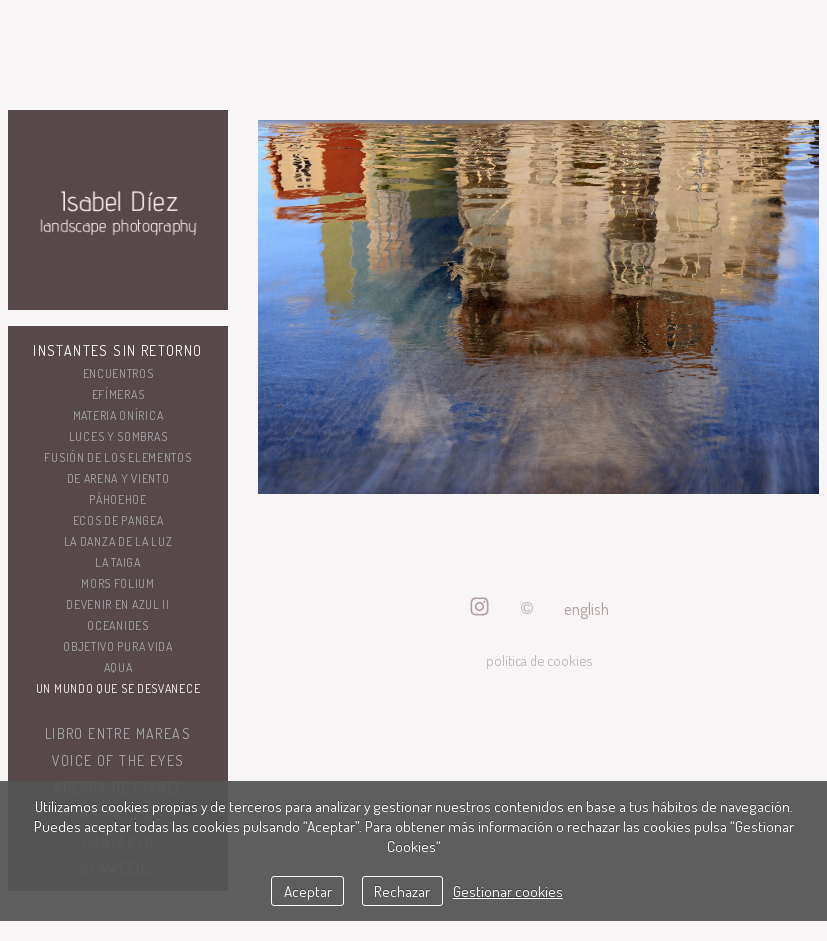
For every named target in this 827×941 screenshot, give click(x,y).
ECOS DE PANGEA (118, 520)
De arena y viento (118, 478)
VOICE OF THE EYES (118, 760)
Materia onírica (118, 415)
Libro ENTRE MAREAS (118, 733)
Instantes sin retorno (117, 350)
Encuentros (118, 373)
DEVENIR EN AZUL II (118, 604)
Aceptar (308, 891)
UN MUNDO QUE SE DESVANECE (118, 688)
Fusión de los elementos (117, 457)
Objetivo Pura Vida (118, 646)
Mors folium (118, 583)
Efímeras (118, 394)
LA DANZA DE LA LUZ (118, 541)
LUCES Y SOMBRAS (118, 436)
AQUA (118, 667)
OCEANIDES (117, 625)
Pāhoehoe (118, 499)
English (586, 608)
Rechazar (402, 891)
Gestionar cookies (508, 891)
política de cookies (539, 660)
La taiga (118, 562)
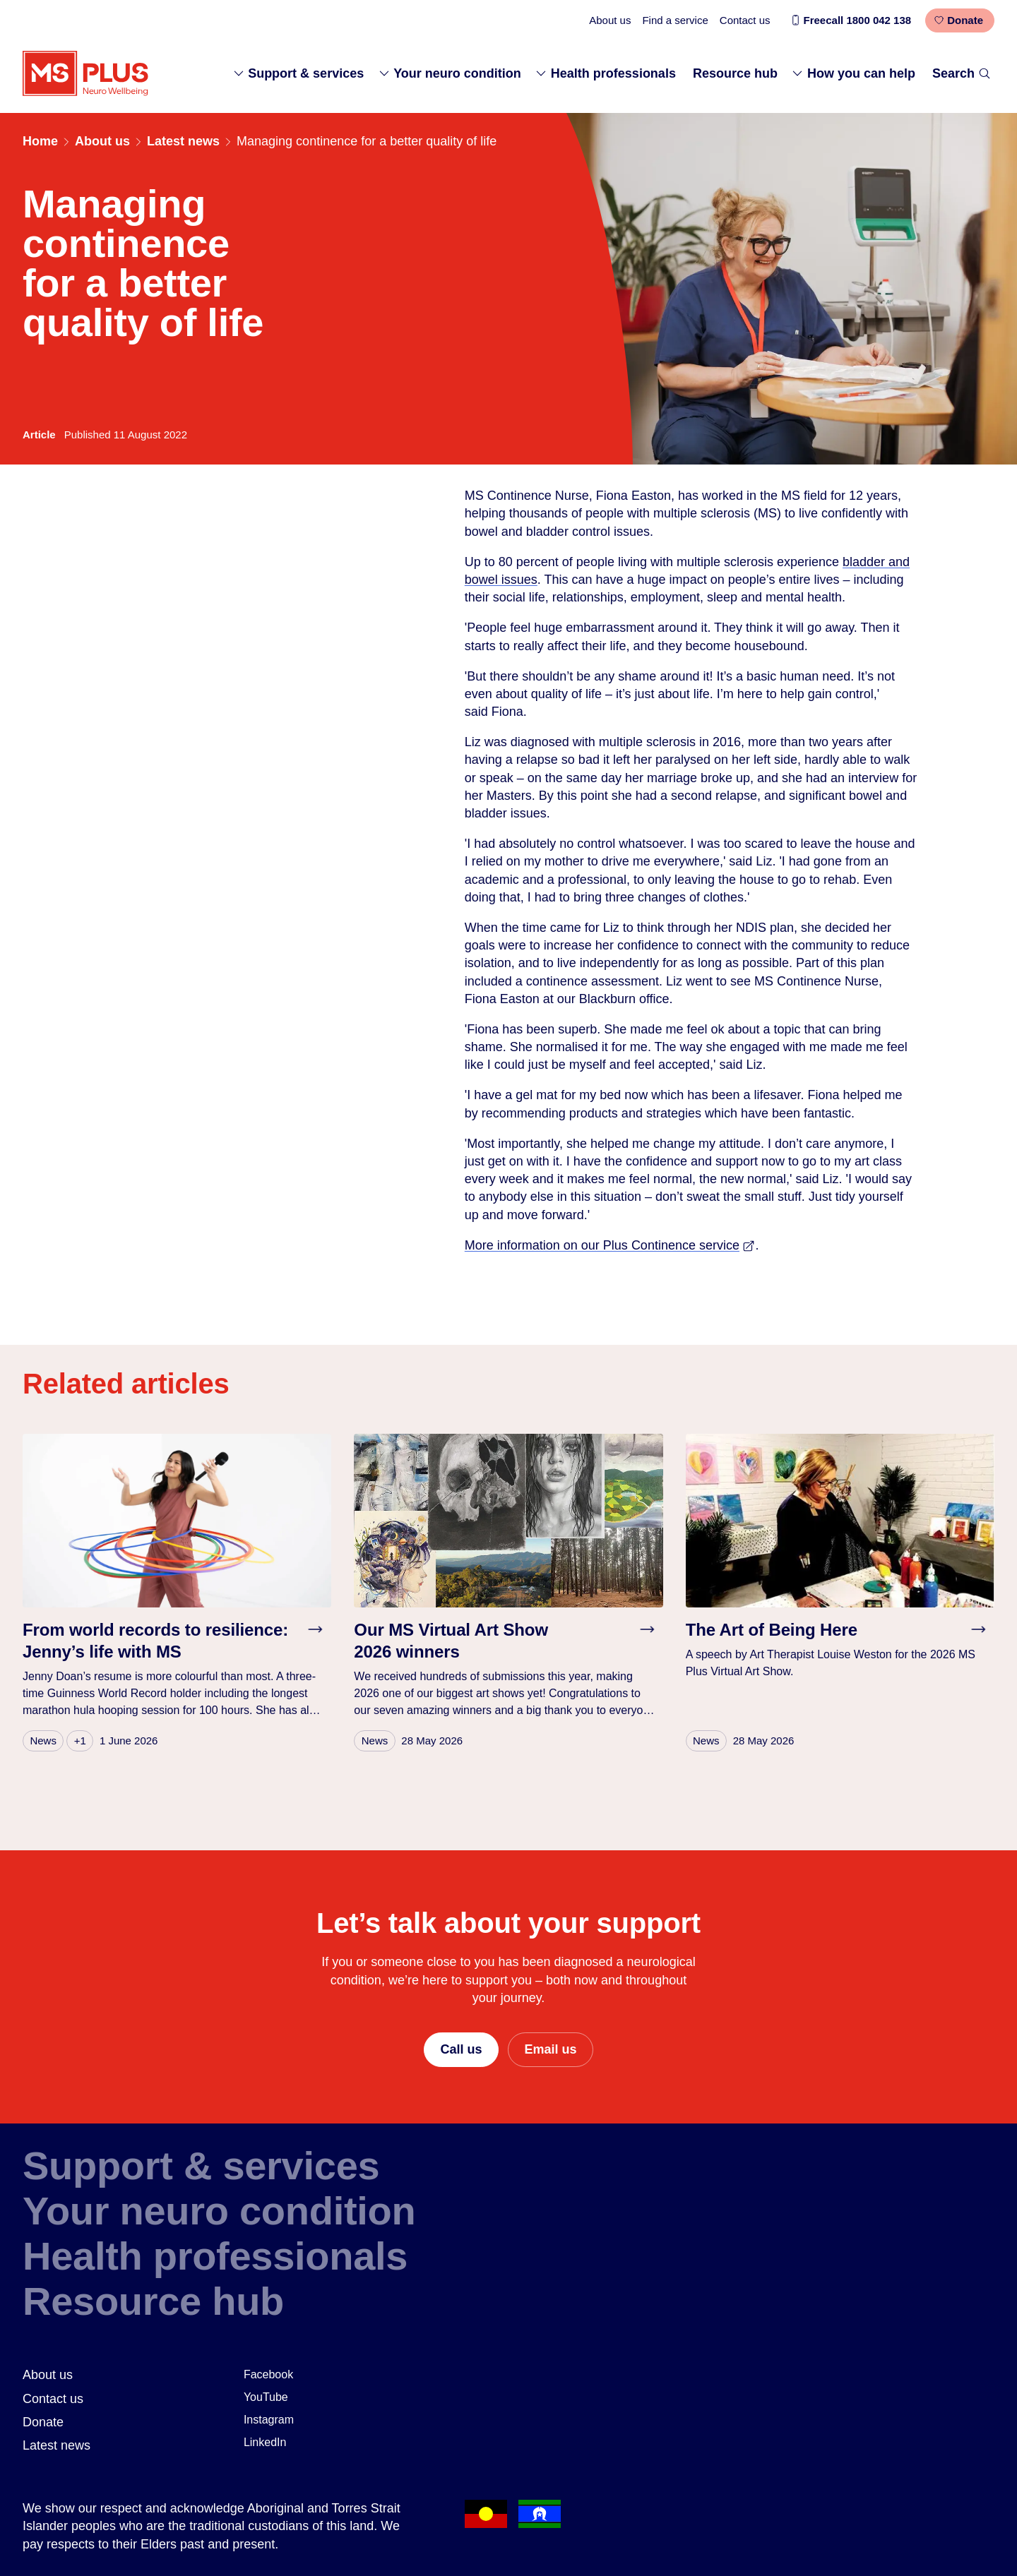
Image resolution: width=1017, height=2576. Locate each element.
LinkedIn (265, 2442)
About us (610, 20)
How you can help (853, 73)
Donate (958, 20)
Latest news (183, 141)
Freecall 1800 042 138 (850, 20)
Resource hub (735, 73)
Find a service (675, 20)
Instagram (269, 2420)
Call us (461, 2049)
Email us (551, 2049)
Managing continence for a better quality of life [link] (366, 141)
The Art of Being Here (771, 1629)
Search (961, 73)
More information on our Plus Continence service (610, 1245)
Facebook (268, 2374)
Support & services (298, 73)
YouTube (266, 2397)
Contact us (745, 20)
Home (40, 141)
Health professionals (605, 73)
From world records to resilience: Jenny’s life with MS (155, 1640)
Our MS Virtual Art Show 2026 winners (451, 1640)
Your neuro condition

------

PROBLEM: After locating the line with "Our MS Virtual" in the records above, please set down that line and all later ones exactly, and no other line.

EXERCISE RESULT:
Our MS Virtual Art Show 2026 winners (451, 1640)
Your neuro condition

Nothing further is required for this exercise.